First, things I’ve done make me feel really sick. It’s not because I’m starting to regret everything (of course I won’t and won’t ever be), it’s just that I’m not really proud of it. Although just about everyone is saying that I did well in my previous posts and that I had set my defense all in one, I still don’t know why am I feeling like this.
Number one, maybe because I still don’t get why and a big WHY some people can’t settle things between themselves and no one else privately. Do we really need to publicize it? And why do, some of them, needed to speak against someone, not to mention cruel statements, not even knowing what went wrong in the first place. Ok, I’m not starting it again ha. Even me, have done those before but at least now I’ve already learned. And number two, maybe because this commotion has not yet been resolved. I don’t want this to be longer than my previous fights plus I don’t want my friends to do aggressive actions about this. As much as possible, I am trying to be in charge of this. Still, I’m still open for any probable talk. *sigh* *sigh*
Second, I am super disappointed with myself. I could have done better last exams but I didn’t. I was busy thinking things over and over again. Perhaps that’s another consequence I have to deal for having ADHD. Focusing is where I suck most. Another is that I have actually experienced ‘mini-mini-my-nimoing’ my exam in Physics. Guys, it’s a hundred-item test that I eventually ended up guessing—ALL items. Ok I’m exaggerating, but the truth is I only answered TEN out of ONE HUNDRED questions in that fucking questionnaire (thank God it’s a multiple choice-type of test. I have guessed the remaining 90). And if I’m lucky, and get those 10 or even 30 correct answers, that would still be equivalent to SINGKO and that means na sana di nalang ako nagsagot. Sayang pa yung effort kong yumuko at magbasa and pressed my calcu’s buttons over and over again. Next is History. All I can say is *sigh*.
Third, Ronald is leaving in what, less than 2 mos.
When Bona texted us that she’s leaving, I told ronj that I don’t want any of them (friends) to go. I really felt sad about Bona going to a place where we cannot easily get to by merely riding a jeepney. And then days later, while I was laughing hard to the thought that miguel actually experienced the ‘hold-up’ thingy, ronj broke the news that he is really leaving, for good. syempre na-windang ako, bkt di nya sinasabi sken. Then the YM incident came flashing back. When I was in my ‘hell’ week, I was talking to him in YM
Kel: hay naku pero kapag di ko na kaya dapat kaw na makipag-away!!
Ronald: Oo ba..
Ronald: Pero wag ka msasanay na lagi ako anjan..
Kel: bket? Andrama.
I definitely didn’t get his message.
Then I called him, he confirmed it. March 12, 3 days after my birthday (sa sborang windang ko I even counted it 4 days kay ronj haha), may isa akong friend na aalis. Waaaahhh. At ayun, naparanoid ako. Ayoko na din umalis si mimi kahit na I know she’ll be back naman agad. But the thought of them going, riding an airplane and you can’t see them when you wanted to see them badly, and the idea na they’re, in fact, not in the Philippines makes me cry. Yes cry. It’s what we call ‘mixed emotions”. Haha. And now, I’m really crying. (background song: the remedy by json mraz).

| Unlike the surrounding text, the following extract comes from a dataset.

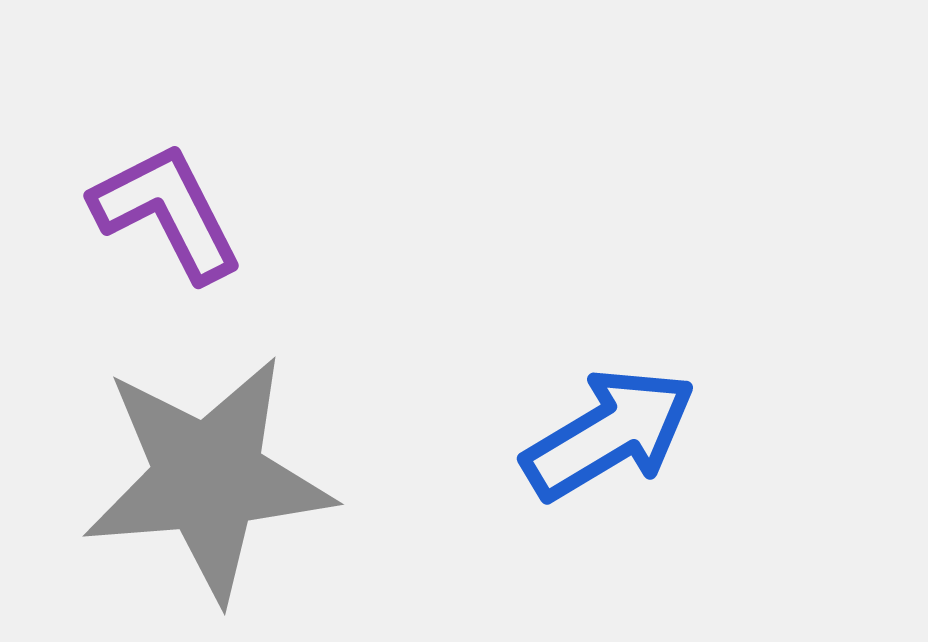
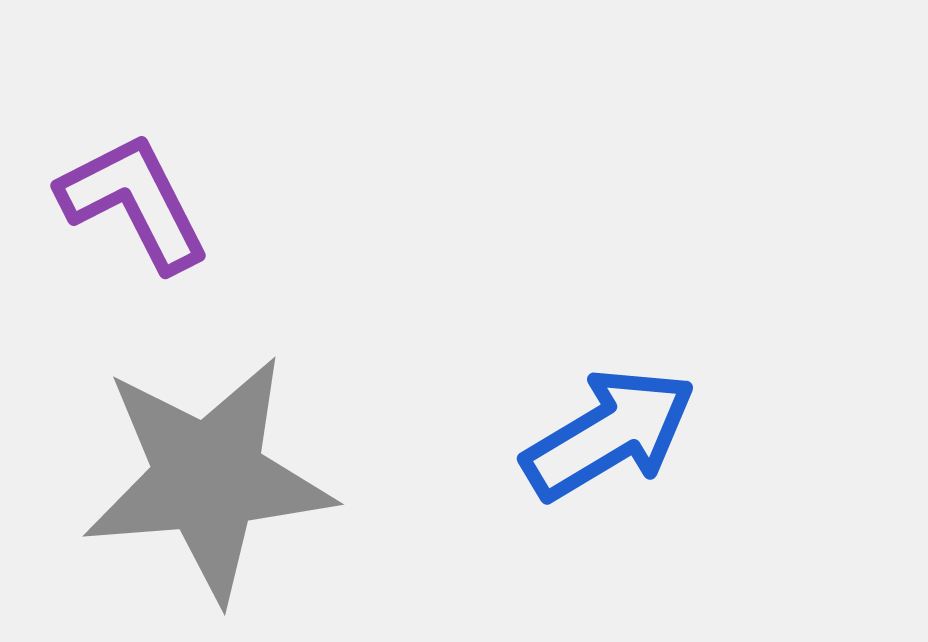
purple L-shape: moved 33 px left, 10 px up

Kanina, is another we-have-a-day-break-and-we-really-need-to-see-each-other getaway. Although it’s not what we usually do--that after ADMU, lunch, then window-shopping, after which to mimi’s house and enjoy nothingness (just delete the latter part)--
it’s still worth the pagod and the pollution, plus the calories.
The best way to forget your month-long eye and mind sore (with books and photocopies by your bedside or even under your bed or in the corner of your cabinet, in short everywhere) is to sit inside Shakey’s Katipunan, sight seeing, with your bestest friends in the world. What else can beat that?? Waaahhh how comforting. *grinning* luv yah friends.I couldn’t wait for our next nothingness moments.
This 2-day vacation really helped a lot. My sanity came back; eye bag less droopy, and I assume everything is now back in to circulation.
Wooooohhhh summer na!!! Go kids, plan na.